Тег решил вмешаться: противно было, да и не улыбалось появление пред собой нового монстра, возможно, превосходящего возможности Тега к сопротивлению. И, пока вновь нарождающийся страж не закоснел в своей темной сути – брать, брать, брать! – Тег отчаянно ринулся в смоляное болото. Он тут же почувствовал, как его пронзили входящие токи информации, явно предназначенные не для него, судя по тому, как неважно вновь начал ощущать себя бедный Тег. Это состояние нельзя было назвать распадом, нет… это было противоположное, почти – почти! – такое же невыносимое состояние, сродни накачиванию шарика воздухом, когда нужно вовремя остановиться, чтобы шарик не лопнул.

Времени у Тега оставалась мало. И он отчаянно завибрировал прямо в хищническую сердцевину темноты:

«Оставь его, пусть останется хотя бы чистильщиком! Не добивай!»

«Нет!» – прорычало в ответ. – «Моё!»

«А ты помнишь, кто я? Я – твой хозяин! Ты мне обязан всем! Захочу – и от тебя самого ничего не останется!»

Послание было получено, и страх оказался сильнее жадности. Ошмётки начали отдаляться от сгустка темноты, дальше, дальше… в неизбывной надежде обрести своё существование в любой новой субстанции.
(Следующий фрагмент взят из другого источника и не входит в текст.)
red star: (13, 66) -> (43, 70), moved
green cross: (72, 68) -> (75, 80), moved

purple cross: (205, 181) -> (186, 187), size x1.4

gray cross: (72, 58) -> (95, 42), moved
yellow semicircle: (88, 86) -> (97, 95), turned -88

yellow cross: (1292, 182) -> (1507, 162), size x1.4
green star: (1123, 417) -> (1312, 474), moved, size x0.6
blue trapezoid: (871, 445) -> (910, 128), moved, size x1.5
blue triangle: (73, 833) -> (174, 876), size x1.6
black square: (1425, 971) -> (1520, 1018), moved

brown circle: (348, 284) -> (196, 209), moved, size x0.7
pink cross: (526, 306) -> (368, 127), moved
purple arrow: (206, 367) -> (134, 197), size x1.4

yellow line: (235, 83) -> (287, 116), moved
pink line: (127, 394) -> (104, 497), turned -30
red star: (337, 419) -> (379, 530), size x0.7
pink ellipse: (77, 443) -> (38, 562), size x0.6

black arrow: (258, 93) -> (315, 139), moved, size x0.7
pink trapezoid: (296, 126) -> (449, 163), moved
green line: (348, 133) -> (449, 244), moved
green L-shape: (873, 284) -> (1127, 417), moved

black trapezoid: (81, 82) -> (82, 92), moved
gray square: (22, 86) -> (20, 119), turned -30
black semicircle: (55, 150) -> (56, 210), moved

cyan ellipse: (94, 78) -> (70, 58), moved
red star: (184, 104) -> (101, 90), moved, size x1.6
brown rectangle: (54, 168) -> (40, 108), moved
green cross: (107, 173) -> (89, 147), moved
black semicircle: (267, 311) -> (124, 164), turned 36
Тут же Тег каким-то образом оказался на свободе. Ощущал он себя настолько плохо, что даже и не подумал бы сопротивляться натиску новоявленного стража, чего, однако, не произошло; тот довольно апатично маячил неподалеку, играя фиолетовыми всполохами внутри себя.

Наконец, слабость отступила, но Тег всё ещё дрожал и гудел, как взбесившийся трансформатор. Ощущение было странное, но не лишенное приятности. «Интересно, а как меня сейчас воспринимает этот переродившийся суррогат?» – подумал Тег и тут же получил в ответ:

«Но-но, без оскорблений! И учти, ты для меня больше не хозяин, я сам себе господин. Но должок за мной имеется. Говори, чего хочешь напоследок, и в расчете».

«Так мы теперь с тобой на одной волне…» – протянул Тег. – «Общаемся напрямую, сущностями, так сказать. Ага, я уже знаю, что ты там собираешься мне ответить».

Дальнейшая беседа протекала настолько стремительно, что её содержание мы можем передать только в виде бледной расшифровки.

Страж: «Не нравится мне, что мы одной волне. Говори скорее».

Тег: «Отведи меня к хранителю».

Страж: «Но ты теперь и без моей помощи сможешь это сделать».

Тег: «Нет. Только ты можешь это сделать. Мои возможности всё ещё слишком ограничены».

Страж: «А вот и не могу. Мне вход на Землю надо охранять».

Тег: «Не лги. Вход всегда там, где и ты. Это-то я знаю. А будешь темнить – накажу. По старинке, ремнем. Энергетическим».

Страж: «Блефуешь ведь, наверняка. Хотя… до конца я не уверен. Странный ты всё-таки. Ладно, поплыли. Но учти – это может плохо для тебя закончиться. Хранитель… это хранитель. С ним твои штучки не пройдут»

Тег: «Учту, учту. Плыви давай. Я в кильватере».

Конец диалога.

… а в это самое время (что, конечно, является весьма относительным утверждением в свете всего уже вышесказанного), Антон Григорьевич пришел в себя и тут же ощутил на себе чьё-то пристальное внимание… более того, явное энергетическое воздействие.

Неуклюже он поднялся с пола, зажмурив глаза – как в детстве, когда чего-то неосознанно боишься, и услышал:

– Не бойтесь, профессор. Это я, Максим.

Антон Григорьевич поднял веки и, действительно, узрел Максима, правда… в некоем новом качестве, что ли. Тот светился. Да-да, именно – светился: не как лампочка, конечно, но исходившее от него сияние было очевидно. И ещё Антон Григорьевич узрел сердце Максима: оно явственно проступало жёлтым сквозь грудную клетку – бьющееся, живое.

 

– Э-э-э… – ошарашено выдавил из себя ученый. – Что со мной?

– Всё хорошо, профессор, – весело ответил Максим. Максим? Голос впрочем, у него почти не изменился, разве только обрел некую хрустальность. – У вас был инфаркт, и вы умерили. Но я успел вернуться. Не время вам пока умирать.

– Что со мной? – слабо повторил Антон Григорьевич. – У меня видения. И вы не Максим. Вы галлюцинация. У вас… сердце видно. Желтое.

– Ну и пускай видно, – легко согласилась галлюцинация. – А всё-таки я – Максим. И ещё – ваш ангел. По совместительству, так сказать. Который расскажет вам, что надо делать. А то вы совсем запутались.

Тут ангел на полставки залихватски подмигнул совсем ошалевшему научному светилу:

– Коньячку, профессор? Мы, ангелы, против хорошего коньячка никогда не возражаем.